Александр почти кубарем слетел с лестницы, выскочил со двора, промчался по Гревской набережной, по мосту Менял пересек рукав Сены и, задыхаясь, подбежал к Дворцу правосудия. Решетка Майского двора оказалась запертой.
На поднятый им грохот из будки выглянул жандарм с султаном и в трехцветном кушаке:
– Куда? Не полагается.
– Да мне в канцелярию только. Тут, может, по ошибке добрую патриотку ночью задержали.
– Если по ошибке, то разберутся и отпустят. Не видишь, пока закрыто.
– Да мне только спросить, в какой она тюрьме.
– Этого больше не говорят, чтобы враги народа не прознали.
У Александра лицо так исказилось, что сторож смягчился:
– Сами виноваты. Нечего было арестантам заговоры затевать и бунтовать. Приходи попозже в трибунал и жди там, когда ее на суд приведут.
– А когда приведут?
– Откуда я знаю? Врагов у республики полно, все тюрьмы переполнены, а трибунал один. Давай валяй отсюда, пока я караул не позвал.
Куда теперь? Что делать? Придется идти в ратушу – искать Этьена.
На залитых слепящим утренним солнцем улицах густела толпа, по мостовым маршировали оркестры, повсюду цвели розы, весело поблескивала вода Сены. Все здания в честь предстоящего празднества Верховного Существа украсили сине-бело-красные знамена, двери, окна и ворота домов обвили дубовые листья и трехцветные гирлянды. У бакалейных и хлебных лавок по-прежнему держались за веревки бесконечные хвосты, но обносившиеся и исхудавшие парижане оживились. Все радовались завтрашнему торжеству.
В ратуше воняло трубочным табаком, нестираной одеждой и потом мужчин, зарабатывающих на жизнь рытьем канав и обтесыванием камня. Обшарпанные стены покрывали плакаты, лозунги и приказы, напротив входа торчал непременный бюст Марата с надписью: «Марат не умер, Марат не может умереть, Марат будет жить с нами вечно». Комиссары и делегаты с занятым видом сновали по коридорам, санкюлоты терпеливо маялись в очередях за получением секционных карточек или направлением на работу. Но вместо прежнего воодушевления и самоуверенности в секциях царили подавленность и обреченность. Со времен неудавшегося мартовского восстания Эбера Парижская коммуна больше ничего не решала. В рядах вождей были проведены основательные чистки, а на место казненных назначили представителей всесильных комитетов Конвента. Революционную армию расформировали, инспекторов секций уволили, полицейских комиссаров тоже сменили на людей Робеспьера. Но больнее всего подкосило коммуну постановление, упразднявшее выплату сорока су всем участвующим в заседаниях. Казалось бы, небольшую сумму платили, а сколь многих добрых патриотов ее отсутствие лишило возможности решать национальные задачи Франции в тепле и уюте, с табачком в носу и с флягой за пазухой!
– Да здравствует революция, патриот! Работу ищешь? Тогда тебе туда, – усатый сторож у входа указал на очередь.
– Я делегата Этьена Шевроля ищу, он раньше был членом горсовета от секции Арси. Невысокий такой, сутулый, темноволосый, с дубиной ходит.
Сторож почесал в затылке:
– Горсовет весь новый, и я тут недавно. Такого не знаю.
– Где гражданские браки заключают? Он сегодня женится.
– Вон там спроси, – усач указал на дверь в конце коридора.
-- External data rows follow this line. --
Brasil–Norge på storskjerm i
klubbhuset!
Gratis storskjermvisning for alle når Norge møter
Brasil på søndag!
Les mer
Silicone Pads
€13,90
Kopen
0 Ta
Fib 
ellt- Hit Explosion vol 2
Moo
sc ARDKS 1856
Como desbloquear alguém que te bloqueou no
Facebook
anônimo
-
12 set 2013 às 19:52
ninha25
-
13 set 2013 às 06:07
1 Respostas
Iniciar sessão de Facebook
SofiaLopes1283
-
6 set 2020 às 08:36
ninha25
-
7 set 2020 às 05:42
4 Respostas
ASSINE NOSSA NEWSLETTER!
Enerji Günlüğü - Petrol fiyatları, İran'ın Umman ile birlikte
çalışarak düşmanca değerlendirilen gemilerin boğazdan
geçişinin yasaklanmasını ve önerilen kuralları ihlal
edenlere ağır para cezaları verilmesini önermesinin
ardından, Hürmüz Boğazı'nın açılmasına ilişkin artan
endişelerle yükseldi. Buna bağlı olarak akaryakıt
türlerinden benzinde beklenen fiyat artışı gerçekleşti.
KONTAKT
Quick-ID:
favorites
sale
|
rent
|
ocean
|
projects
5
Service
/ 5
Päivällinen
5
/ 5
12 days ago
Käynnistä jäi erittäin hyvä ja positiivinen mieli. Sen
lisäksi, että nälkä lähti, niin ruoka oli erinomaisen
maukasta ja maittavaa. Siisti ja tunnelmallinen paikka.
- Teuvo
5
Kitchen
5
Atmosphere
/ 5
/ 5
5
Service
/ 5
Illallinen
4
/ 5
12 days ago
Комиссар, ведавший гражданскими браками, быстро нашел заявление Этьена Шевроля о заключении брака с девицей Габриэль Бланшар:
– Да, сегодня в час дня должны сочетаться. – Еще раз рассмотрел заявление: – Подписи невесты не хватает. Без этого мэр не распишет. Девица должна письменно подтвердить свое согласие.
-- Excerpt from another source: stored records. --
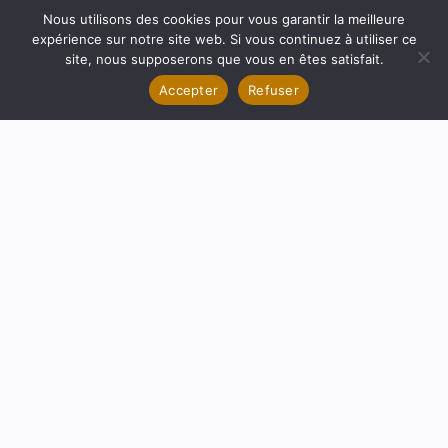
Nous utilisons des cookies pour vous garantir la meilleure
expérience sur notre site web. Si vous continuez à utiliser ce
© 2026 MOAQCreations
site, nous supposerons que vous en êtes satisfait.
Accepter
Refuser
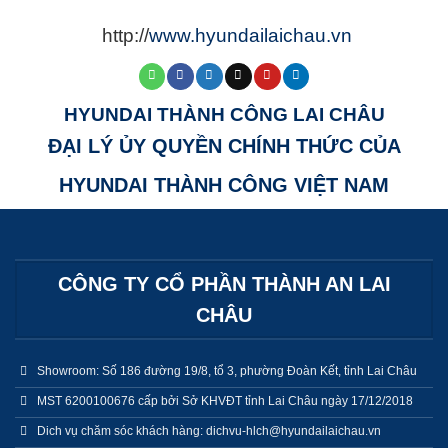
http://
www.hyundailaichau.vn
HYUNDAI THÀNH CÔNG LAI CHÂU
ĐẠI LÝ ỦY QUYỀN CHÍNH THỨC CỦA
HYUNDAI THÀNH CÔNG VIỆT NAM
CÔNG TY CỔ PHẦN THÀNH AN LAI
CHÂU
Showroom: Số 186 đường 19/8, tổ 3, phường Đoàn Kết, tỉnh Lai Châu
MST 6200100676 cấp bởi Sở KHVĐT tỉnh Lai Châu ngày 17/12/2018
Dich vụ chăm sóc khách hàng: dichvu-hlch@hyundailaichau.vn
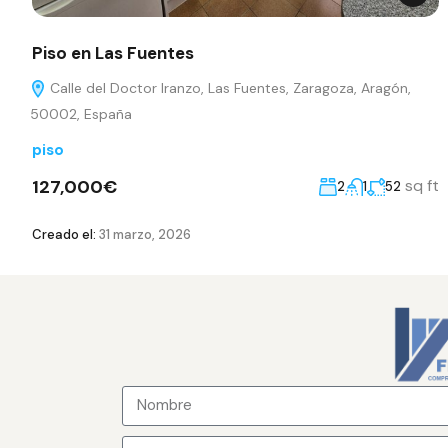
Piso en Las Fuentes
Calle del Doctor Iranzo, Las Fuentes, Zaragoza, Aragón,
50002, España
piso
127,000€
sq ft
2
1
52
Creado el:
31 marzo, 2026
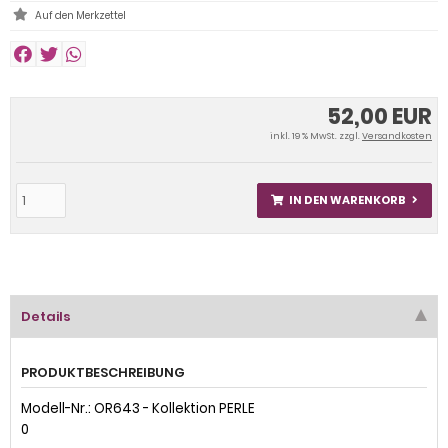
52,00 EUR
inkl. 19 % MwSt. zzgl.
Versandkosten
IN DEN WARENKORB
Details
PRODUKTBESCHREIBUNG
Modell-Nr.: OR643 - Kollektion PERLE
0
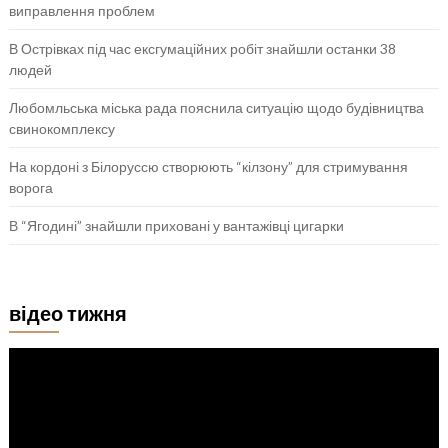
виправлення проблем
В Острівках під час ексгумаційних робіт знайшли останки 38
людей
Любомльська міська рада пояснила ситуацію щодо будівництва
свинокомплексу
На кордоні з Білоруссю створюють “кілзону” для стримування
ворога
В “Ягодині” знайшли приховані у вантажівці цигарки
відео тижня
Відеопрогравач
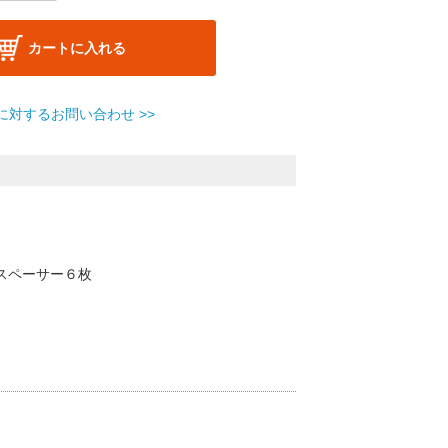
カートに入れる
に対するお問い合わせ >>
スペーサー６枚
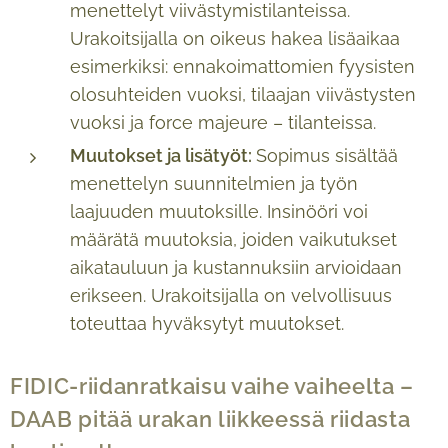
menettelyt viivästymistilanteissa.
Urakoitsijalla on oikeus hakea lisäaikaa
esimerkiksi: ennakoimattomien fyysisten
olosuhteiden vuoksi, tilaajan viivästysten
vuoksi ja force majeure – tilanteissa.
Muutokset ja lisätyöt:
Sopimus sisältää
menettelyn suunnitelmien ja työn
laajuuden muutoksille. Insinööri voi
määrätä muutoksia, joiden vaikutukset
aikatauluun ja kustannuksiin arvioidaan
erikseen. Urakoitsijalla on velvollisuus
toteuttaa hyväksytyt muutokset.
FIDIC-riidanratkaisu vaihe vaiheelta –
DAAB pitää urakan liikkeessä riidasta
– А где я могу этого Шевроля найти?
Санкюлот кивнул на двери зала:
– Может, он на заседании.
– А когда оно закончится?
– Заседание не прерывается. Кончится, когда революция победит всех своих врагов.
Нет, до тех пор дело Воронина отлагательства не терпело. Он заглянул в двери, из которых доносился людской гул. В густых клубах дыма пылко дебатировали полсотни патриотов. Один неохотно поднялся, вышел в коридор.
– Этьен Шевроль? Он оказался врагом народа. Арестован.
– Не может быть! Когда? Еще вчера он был на свободе!
– А зачем он тебе?
– Его невеста, моя соседка, не вернулась ночевать. Хочу узнать у него, где она, не случилось ли чего.
– Ничего не случилось, его ночной патруль арестовал. Может, и невесту вместе с ним.
– За что?
Санкюлот поглядел на Александра так, будто тот спросил, какой нынче год.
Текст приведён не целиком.